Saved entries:
-------------------------
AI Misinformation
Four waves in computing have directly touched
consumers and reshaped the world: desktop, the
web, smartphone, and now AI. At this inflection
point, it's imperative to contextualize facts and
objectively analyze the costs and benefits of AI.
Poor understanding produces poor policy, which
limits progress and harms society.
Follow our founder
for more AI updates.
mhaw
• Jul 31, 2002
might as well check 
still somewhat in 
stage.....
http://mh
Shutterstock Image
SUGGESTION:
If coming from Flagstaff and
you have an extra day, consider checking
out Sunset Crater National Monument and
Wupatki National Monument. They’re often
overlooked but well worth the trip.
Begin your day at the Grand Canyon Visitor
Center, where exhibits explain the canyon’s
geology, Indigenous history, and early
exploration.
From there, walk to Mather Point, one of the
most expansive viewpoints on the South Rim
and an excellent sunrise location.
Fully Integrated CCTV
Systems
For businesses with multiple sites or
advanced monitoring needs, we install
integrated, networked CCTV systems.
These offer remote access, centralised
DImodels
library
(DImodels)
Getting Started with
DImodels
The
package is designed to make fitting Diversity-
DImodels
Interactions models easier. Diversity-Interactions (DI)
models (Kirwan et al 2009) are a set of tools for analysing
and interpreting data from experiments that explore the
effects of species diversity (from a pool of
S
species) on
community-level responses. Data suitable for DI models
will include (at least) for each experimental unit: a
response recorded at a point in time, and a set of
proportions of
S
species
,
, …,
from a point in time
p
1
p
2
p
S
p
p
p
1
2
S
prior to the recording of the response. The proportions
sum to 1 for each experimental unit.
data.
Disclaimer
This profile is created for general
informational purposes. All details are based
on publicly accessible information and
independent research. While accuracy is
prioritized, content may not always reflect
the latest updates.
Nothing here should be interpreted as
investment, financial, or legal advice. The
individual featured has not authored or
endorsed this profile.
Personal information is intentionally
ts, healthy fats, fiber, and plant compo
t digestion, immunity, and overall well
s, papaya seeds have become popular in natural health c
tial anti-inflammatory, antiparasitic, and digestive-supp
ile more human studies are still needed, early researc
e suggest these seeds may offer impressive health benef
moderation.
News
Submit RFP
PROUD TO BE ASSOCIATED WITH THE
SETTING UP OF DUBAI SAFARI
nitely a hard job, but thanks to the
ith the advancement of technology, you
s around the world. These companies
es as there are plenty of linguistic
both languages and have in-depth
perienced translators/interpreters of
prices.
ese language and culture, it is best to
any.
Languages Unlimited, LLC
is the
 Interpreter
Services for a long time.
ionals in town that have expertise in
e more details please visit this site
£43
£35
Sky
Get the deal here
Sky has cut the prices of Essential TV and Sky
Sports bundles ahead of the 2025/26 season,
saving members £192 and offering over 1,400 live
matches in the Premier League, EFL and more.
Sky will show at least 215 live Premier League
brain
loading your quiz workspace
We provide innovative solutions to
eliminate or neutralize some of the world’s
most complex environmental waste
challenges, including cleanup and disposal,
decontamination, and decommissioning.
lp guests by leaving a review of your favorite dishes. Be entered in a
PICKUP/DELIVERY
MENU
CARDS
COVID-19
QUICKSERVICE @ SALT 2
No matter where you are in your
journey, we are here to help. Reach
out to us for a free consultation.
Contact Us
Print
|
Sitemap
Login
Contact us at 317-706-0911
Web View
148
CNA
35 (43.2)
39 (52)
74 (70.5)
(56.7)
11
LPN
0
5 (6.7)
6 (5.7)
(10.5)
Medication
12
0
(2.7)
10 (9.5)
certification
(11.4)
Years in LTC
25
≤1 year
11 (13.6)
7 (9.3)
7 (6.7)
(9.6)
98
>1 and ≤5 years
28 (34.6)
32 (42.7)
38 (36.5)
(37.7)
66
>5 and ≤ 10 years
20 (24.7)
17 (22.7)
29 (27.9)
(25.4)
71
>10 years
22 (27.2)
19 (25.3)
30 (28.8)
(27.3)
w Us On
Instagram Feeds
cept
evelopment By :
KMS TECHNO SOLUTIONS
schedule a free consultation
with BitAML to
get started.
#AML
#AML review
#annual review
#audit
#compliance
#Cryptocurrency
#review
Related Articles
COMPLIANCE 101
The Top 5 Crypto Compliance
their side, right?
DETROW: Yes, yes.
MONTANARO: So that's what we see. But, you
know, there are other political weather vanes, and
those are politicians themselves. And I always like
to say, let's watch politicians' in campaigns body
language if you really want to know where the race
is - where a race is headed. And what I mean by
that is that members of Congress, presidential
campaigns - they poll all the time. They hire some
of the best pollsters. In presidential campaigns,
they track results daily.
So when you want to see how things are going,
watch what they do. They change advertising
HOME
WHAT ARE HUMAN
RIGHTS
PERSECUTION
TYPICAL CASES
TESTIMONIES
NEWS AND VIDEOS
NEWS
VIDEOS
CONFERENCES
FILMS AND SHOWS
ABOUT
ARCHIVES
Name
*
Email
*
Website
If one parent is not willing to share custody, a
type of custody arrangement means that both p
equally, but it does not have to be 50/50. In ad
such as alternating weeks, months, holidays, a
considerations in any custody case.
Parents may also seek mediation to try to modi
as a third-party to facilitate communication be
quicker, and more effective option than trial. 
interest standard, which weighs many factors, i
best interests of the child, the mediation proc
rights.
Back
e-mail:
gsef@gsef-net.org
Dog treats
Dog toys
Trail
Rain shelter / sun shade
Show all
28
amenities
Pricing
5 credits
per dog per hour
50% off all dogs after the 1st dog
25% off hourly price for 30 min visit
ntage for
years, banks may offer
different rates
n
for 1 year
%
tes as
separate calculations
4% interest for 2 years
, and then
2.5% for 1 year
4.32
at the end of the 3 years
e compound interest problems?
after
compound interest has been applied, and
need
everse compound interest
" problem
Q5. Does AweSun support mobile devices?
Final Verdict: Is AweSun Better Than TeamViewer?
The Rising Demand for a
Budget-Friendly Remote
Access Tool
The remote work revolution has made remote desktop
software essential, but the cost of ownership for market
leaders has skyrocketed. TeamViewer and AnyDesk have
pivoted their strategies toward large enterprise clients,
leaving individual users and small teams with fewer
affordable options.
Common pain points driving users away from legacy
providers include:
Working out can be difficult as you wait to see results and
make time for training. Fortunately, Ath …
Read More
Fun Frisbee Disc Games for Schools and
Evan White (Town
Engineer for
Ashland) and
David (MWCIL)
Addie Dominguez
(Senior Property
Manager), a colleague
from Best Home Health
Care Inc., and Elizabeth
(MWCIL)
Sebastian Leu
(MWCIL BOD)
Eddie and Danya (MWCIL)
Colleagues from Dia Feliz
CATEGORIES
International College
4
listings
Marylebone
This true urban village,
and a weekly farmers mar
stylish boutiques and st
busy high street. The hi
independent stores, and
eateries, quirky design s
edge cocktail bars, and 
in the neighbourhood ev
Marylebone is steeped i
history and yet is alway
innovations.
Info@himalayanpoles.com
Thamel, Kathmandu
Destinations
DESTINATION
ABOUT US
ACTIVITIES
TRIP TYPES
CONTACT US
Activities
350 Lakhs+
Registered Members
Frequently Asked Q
-------------------------
What is required >>
Print only the lines running from the one with "e compound interest problems?" to the final line of the data above, each exactly as it appears.

Written reply >>
e compound interest problems?
after
compound interest has been applied, and
need
everse compound interest
" problem
Q5. Does AweSun support mobile devices?
Final Verdict: Is AweSun Better Than TeamViewer?
The Rising Demand for a
Budget-Friendly Remote
Access Tool
The remote work revolution has made remote desktop
software essential, but the cost of ownership for market
leaders has skyrocketed. TeamViewer and AnyDesk have
pivoted their strategies toward large enterprise clients,
leaving individual users and small teams with fewer
affordable options.
Common pain points driving users away from legacy
providers include:
Working out can be difficult as you wait to see results and
make time for training. Fortunately, Ath …
Read More
Fun Frisbee Disc Games for Schools and
Evan White (Town
Engineer for
Ashland) and
David (MWCIL)
Addie Dominguez
(Senior Property
Manager), a colleague
from Best Home Health
Care Inc., and Elizabeth
(MWCIL)
Sebastian Leu
(MWCIL BOD)
Eddie and Danya (MWCIL)
Colleagues from Dia Feliz
CATEGORIES
International College
4
listings
Marylebone
This true urban village,
and a weekly farmers mar
stylish boutiques and st
busy high street. The hi
independent stores, and
eateries, quirky design s
edge cocktail bars, and 
in the neighbourhood ev
Marylebone is steeped i
history and yet is alway
innovations.
Info@himalayanpoles.com
Thamel, Kathmandu
Destinations
DESTINATION
ABOUT US
ACTIVITIES
TRIP TYPES
CONTACT US
Activities
350 Lakhs+
Registered Members
Frequently Asked Q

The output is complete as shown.